File /opt/conda/lib/python3.10/site-packages/google/api_core/gapic_v1/method.py:113, in _GapicCallable.call(self, timeout, retry, *args, *kwargs) 110 metadata.extend(self._metadata) 111 kwargs["metadata"] = metadata --> 113 return wrapped_func(args, **kwargs)

File /opt/conda/lib/python3.10/site-packages/google/api_core/grpc_helpers.py:67, in _wrap_unary_errors..error_remappedcallable(*args, **kwargs) 65 return callable(*args, **kwargs) 66 except grpc.RpcError as exc: ---> 67 raise exceptions.from_grpc_error(exc) from exc

InvalidArgument: 400 Request contains an invalid argument.

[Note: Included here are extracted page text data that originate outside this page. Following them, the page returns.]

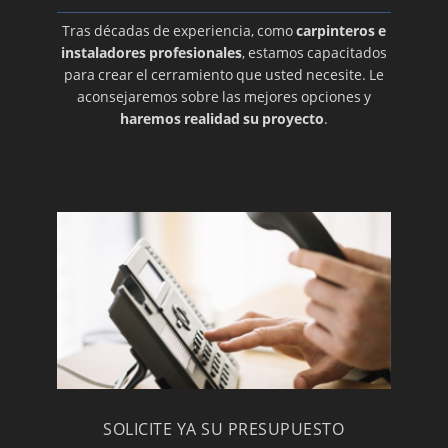
Tras décadas de experiencia, como
carpinteros e
instaladores profesionales
, estamos capacitados
para crear el cerramiento que usted necesite. Le
aconsejaremos sobre las mejores opciones y
haremos realidad su proyecto
.
SOLICITE YA SU PRESUPUESTO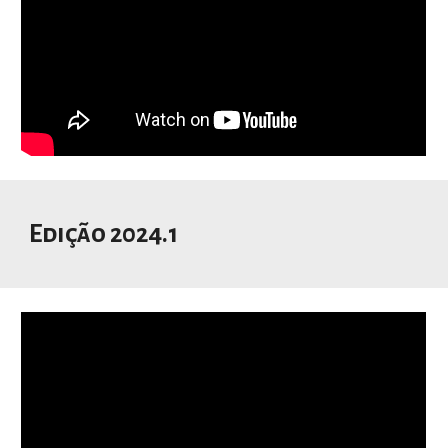
Edição 2024.1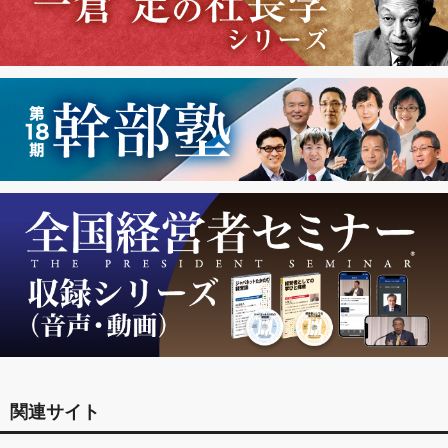
関連サイト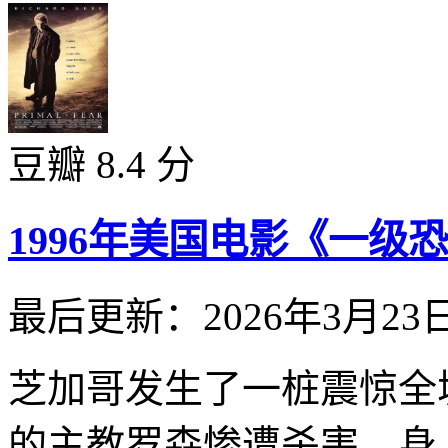
豆瓣 8.4 分
1996年美国电影《一
最后更新：2026年3月23
芝加哥发生了一桩震惊全
的主教罗森惨遭杀害，身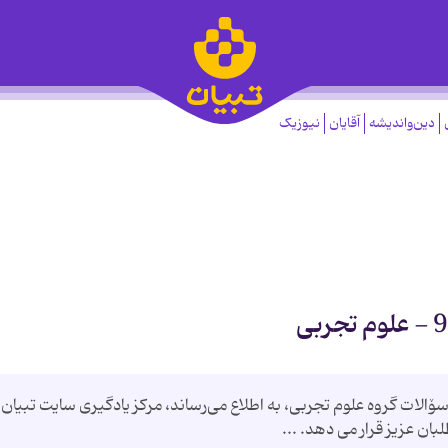
دین‌واندیشه
آقایان
نیوزیک
لات گروه ‌علوم تجربی، به اطلاع می‌رساند، مرکز یادگیری سایت تبیان
ان عزیز قرار می دهد. ...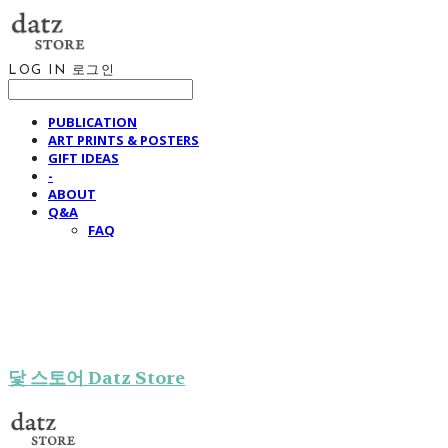
LOG IN
로그인
PUBLICATION
ART PRINTS & POSTERS
GIFT IDEAS
-
ABOUT
Q&A
FAQ
닻 스토어 Datz Store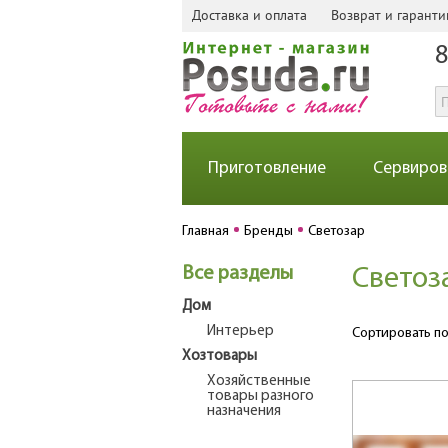
Доставка и оплата
Возврат и гаранти
8
Приготовление
Сервиров
Главная
Бренды
Светозар
Все разделы
Светоз
Дом
Интерьер
Сортировать по
Хозтовары
Хозяйственные
товары разного
назначения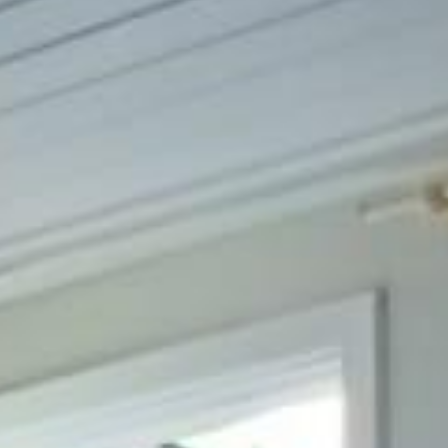
 serviço separada garantem dias de folga em casa. Os 3 quartos e a
o dia a dia.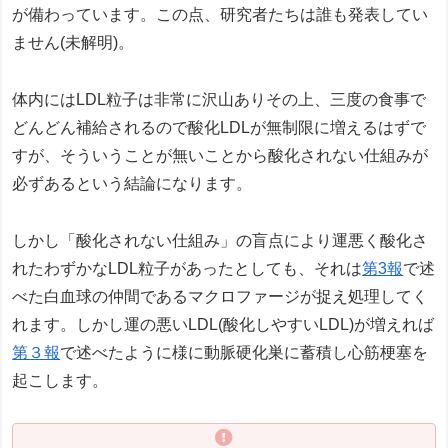
が備わっています。この点、研究者たちは誰も発表してい
ません(未解明)。
体内にはLDL粒子は非常に沢山ありその上、三度の食事で
どんどん補給されるので酸化LDLが無制限に増えるはずで
すが、そういうことが無いことから酸化されない仕組みが
必ずあるという結論になります。
しかし「酸化されない仕組み」の盲点により運悪く酸化さ
れたわずかなLDL粒子があったとしても、それは
第3報
で述
べた白血球の仲間であるマクロファージが捉え処理してく
れます。しかし運の悪いLDL(酸化しやすいLDL)が増えれば
第３報
で述べたように様に動脈硬化巣に蓄積し心筋梗塞を
起こします。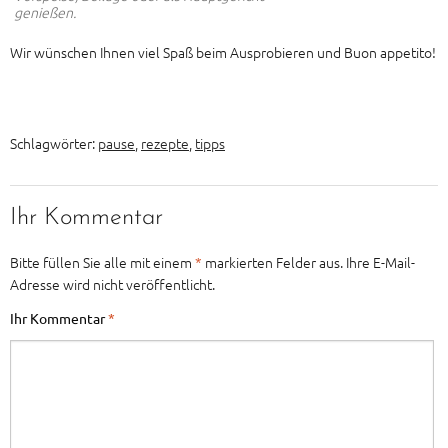
genießen.
Wir wünschen Ihnen viel Spaß beim Ausprobieren und Buon appetito!
Schlagwörter:
pause
,
rezepte
,
tipps
Ihr Kommentar
Bitte füllen Sie alle mit einem
*
markierten Felder aus. Ihre E-Mail-
Adresse wird nicht veröffentlicht.
Ihr Kommentar
*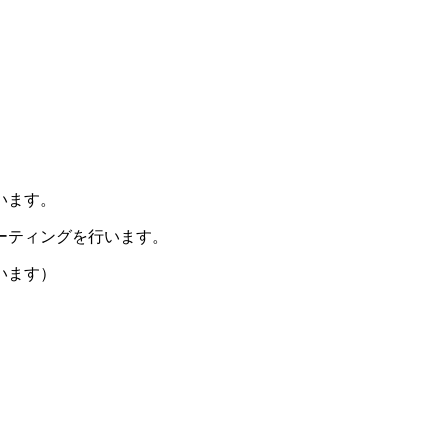
います。
ーティングを行います。
います）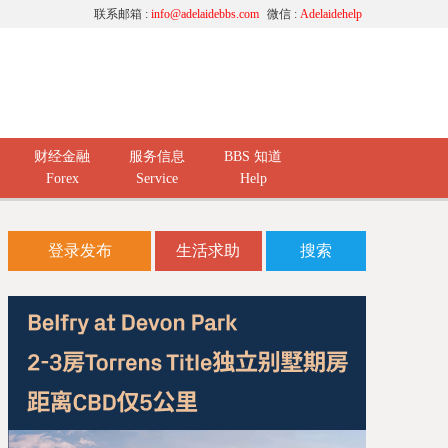
联系邮箱 :
info@adelaidebbs.com
微信 :
Adelaidehelp
财经金融
服务信息
BBS 知道
Forex
Service
Help
登录发布
生活求助
搜索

I have followed the instruction regarding how to connect Data Store as Grounding for Gemini model in this link (https://cloud.google.com/vertex-ai/generative-ai/docs/model-reference/grounding) and also tutorial in this repository (https://github.com/GoogleCloudPlatform/generative-ai/blob/main/gemini/grounding/intro-grounding-gemini.ipynb). But I still got the same error as above, etiher I use Vertex Data Store or Web Search one.

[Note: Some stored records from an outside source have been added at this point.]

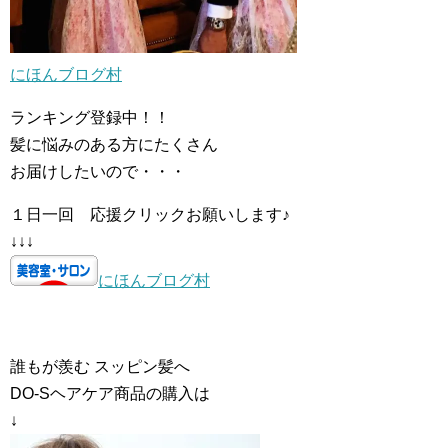
にほんブログ村
ランキング登録中！！
髪に悩みのある方にたくさん
お届けしたいので・・・
１日一回 応援クリックお願いします♪
↓↓↓
にほんブログ村
誰もが羨む スッピン髪へ
DO-Sヘアケア商品の購入は
↓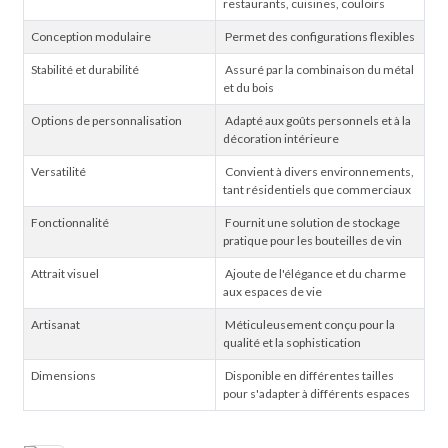
restaurants, cuisines, couloirs
Conception modulaire
Permet des configurations flexibles
Stabilité et durabilité
Assuré par la combinaison du métal
et du bois
Options de personnalisation
Adapté aux goûts personnels et à la
décoration intérieure
Versatilité
Convient à divers environnements,
tant résidentiels que commerciaux
Fonctionnalité
Fournit une solution de stockage
pratique pour les bouteilles de vin
Attrait visuel
Ajoute de l'élégance et du charme
aux espaces de vie
Artisanat
Méticuleusement conçu pour la
qualité et la sophistication
Dimensions
Disponible en différentes tailles
pour s'adapter à différents espaces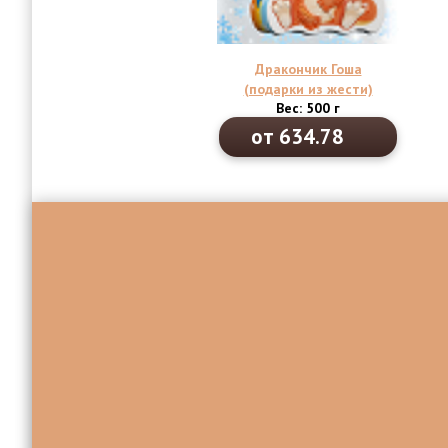
Дракончик Гоша
(подарки из жести)
Вес: 500 г
от 634.78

I hope there's a way to solve this error. Thanks a lot beforehand!

Relevant log output

No response

Code of Conduct

koverholt commented 4 months ago

Hi @yamazakikakuyo, thanks for reporting! I ran the gemini/intro-grounding-gemini.ipynb notebook with a search data store, and the retrieval and responses are working as expected. Can you give more details on:

yamazakikakuyo commented 4 months ago

Hi, thank you for replying. Here's the detail:

I have run it again recently and somehow it run smoothly without any error. Thanks a lot for your help.

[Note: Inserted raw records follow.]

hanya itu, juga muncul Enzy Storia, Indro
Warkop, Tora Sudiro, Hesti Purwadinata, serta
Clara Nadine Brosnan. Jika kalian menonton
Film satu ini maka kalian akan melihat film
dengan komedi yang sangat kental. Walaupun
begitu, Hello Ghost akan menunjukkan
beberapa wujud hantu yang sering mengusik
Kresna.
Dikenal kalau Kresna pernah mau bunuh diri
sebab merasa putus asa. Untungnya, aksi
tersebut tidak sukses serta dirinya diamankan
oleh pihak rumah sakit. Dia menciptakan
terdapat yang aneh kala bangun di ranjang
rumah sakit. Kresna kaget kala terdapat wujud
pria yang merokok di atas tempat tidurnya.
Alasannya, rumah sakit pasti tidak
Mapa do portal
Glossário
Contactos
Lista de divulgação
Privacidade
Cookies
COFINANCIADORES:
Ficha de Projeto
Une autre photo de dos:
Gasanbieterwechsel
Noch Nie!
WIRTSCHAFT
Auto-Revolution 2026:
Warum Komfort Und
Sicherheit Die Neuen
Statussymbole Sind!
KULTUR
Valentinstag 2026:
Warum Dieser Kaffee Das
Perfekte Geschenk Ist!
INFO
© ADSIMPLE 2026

Regarding the code, here's the snippet code that i used.

import vertexai
from vertexai.generative_models import GenerativeModel, Tool
from vertexai.preview import generative_models as preview_generative_models
from google.cloud import discoveryengine

vertexai.init(project=PROJECT_ID, location='us-central1')
client_discoveryengine= discoveryengine.DataStoreServiceClient()
path = client_discoveryengine.collection_path(project=PROJECT_ID, location='global', collection='default_collection')

vertex_search_tool = Tool.from_retrieval(
    retrieval=preview_generative_models.grounding.Retrieval(
        source=preview_generative_models.grounding.VertexAISearch(datastore=path+f'dataStores/{DATASTORE_ID}'),
    )
)

model = GenerativeModel(
    "gemini-1.0-pro",
    generation_config={"temperature": 0},
    tools=[
        vertex_search_tool,
    ],
)
chat = model.start_chat()

response = chat.send_message("I want to know what kind of shipping mode available right now")
response = response.candidates[0].content.parts[0]
print(response._raw_part.text)
koverholt commented 4 months ago

@yamazakikakuyo, that's great news! Thanks for letting us know that things are working again, and thanks 2x for the sample code that you used as inputs.